In a hidden art gallery near the top of Canada's tallest building, this artwork eerily defies gravity
Watch Jon Sasaki’s A Space of Endless Potential bounce around the BMO Project Room — seemingly forever
High atop Toronto's First Canadian Place — operational headquarters for the Bank of Montreal and the tallest building in the country — a tiny exhibition space, viewable only by appointment, has quietly hosted ambitious art projects by some of the nation's best artists for the past 15 years.
For the lucky few who took the 60-some-odd-floor elevator ride to visit Jon Sasaki's A Space of Endless Potential in the BMO Project Room during its brief exhibition run in August, what they encountered was from another world.
From the doorway, the room looked utterly common: a skinny office with vinyl flooring and bright white tube lights — the kind of workspace you might visit to fetch printouts or make photocopies. But in that most ordinary place, something extraordinary was going on. Moving in eerie slow motion, as if on another planet, a small orange ball bounced around the room, never flagging or losing energy. It just ricocheted around the space at 1/30th the speed, stuck magically in perpetual motion. Watching the object gradually trace its path around the room, you could feel your breathing slow as your body searched to find the rhythm of this strange, new environment.
Watch a video of the artwork below.
"The conceit is just so incredibly simple," the Toronto-based artist told CBC Arts in an interview. "It's a ball bouncing in slow motion, in perpetuity. It's intended to create this lunar, otherworldly space in the Project Room." It's a place, he explains, where the familiar laws of gravity and motion seem to have been altered or suspended.
Sasaki collaborated with artist and engineer Gordon Hicks to bring the idea to life. "It's one thing to sort of doodle on a napkin as the artist, but then something else entirely — and I give so much credit to Gord — to translate that sketch of an idea into the real world."
The artwork functions like "a big 3D printer," Sasaki says. A number of servos control a gantry that slides through the room at ceiling height and drops a spool of nearly invisible filament with a ball attached to the other end. The robotic puppeteer creates "bounce profiles" that model the way a bouncing ball would actually behave in the space were it to experience no energy loss. Its path is randomized, Sasaki explains, and will never repeat.
The artist and his collaborator made no attempt to hide the mechanics of the installation. "I was always interested in the illusion and that conflicting awareness of how the illusion was being done," Sasaki says. The artwork shows visitors exactly how its trick is performed. And still, you find yourself falling for it.

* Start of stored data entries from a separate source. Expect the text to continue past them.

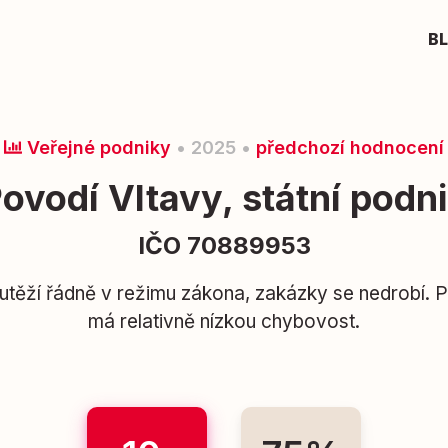
B
Veřejné podniky
• 2025 •
předchozí hodnocení
ovodí Vltavy, státní podn
IČO 70889953
těží řádně v režimu zákona, zakázky se nedrobí. P
má relativně nízkou chybovost.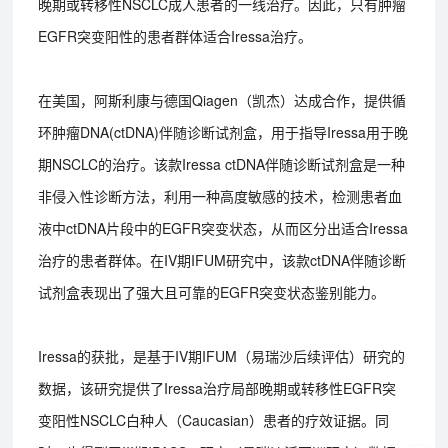
晚期或转移性NSCLC成人患者的一线治疗。因此，只有肿瘤
EGFR突变阳性的患者群体适合Iressa治疗。
在美国，阿斯利康与德国Qiagen（凯杰）达成合作，提供循
环肿瘤DNA(ctDNA)伴随诊断试剂盒，用于指导Iressa用于晚
期NSCLC的治疗。该款Iressa ctDNA伴随诊断试剂盒是一种
非侵入性诊断方法，利用一种高度敏感的技术，检测患者血
液中ctDNA片段中的EGFR突变状态，从而区分出适合Iressa
治疗的患者群体。在IV期IFUM研究中，该款ctDNA伴随诊断
试剂盒表现出了强大且可靠的EGFR突变状态鉴别能力。
Iressa的获批，是基于IV期IFUM（易瑞沙后续评估）研究的
数据，该研究提供了Iressa治疗局部晚期或转移性EGFR突
变阳性NSCLC白种人（Caucasian）患者的疗效证据。同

Making the illusion convincing, however, was an engineering feat that took years to accomplish. "The more research we did," Sasaki says, "we realized that this couldn't be [made from] off-the-shelf parts. Every single component needed to be designed from scratch."
BMO Senior Curator Brad van der Zanden explains that the work was installed in early 2023 with the intention to exhibit that year, but the project's technical complexity was such that it wasn't up and running till this past summer. They were able to extend its tenure in the Project Room through August for viewing.
The first time Sasaki saw the work in action, it was "so incredibly uplifting," he says. "There was something about being in that space that felt like it was charging up my body." He sees the work — with its proposition of infinite potential — as a metaphoric "wish for ourselves."
"I'm sure a lot of people … can relate to feeling rundown and needing to find sources of renewed energy," he says. The bouncing ball represents the impossible dream of being able to go on forever.
The artwork is also something of a love letter to the space itself, where more than a dozen Canadian artists have been given the opportunity to explore possibility in this semi-secret sandbox perched high in the sky. He mentions Roula Partheniou's meticulously sculpted carnival game installation and Michel de Broin's sandcastle-building machine as memorable editions. The BMO Project Room itself has been a space of endless potential.
And though the door may have closed on Sasaki's turn in the room, it is easy to imagine that small orange ball still in there — bouncing around forever.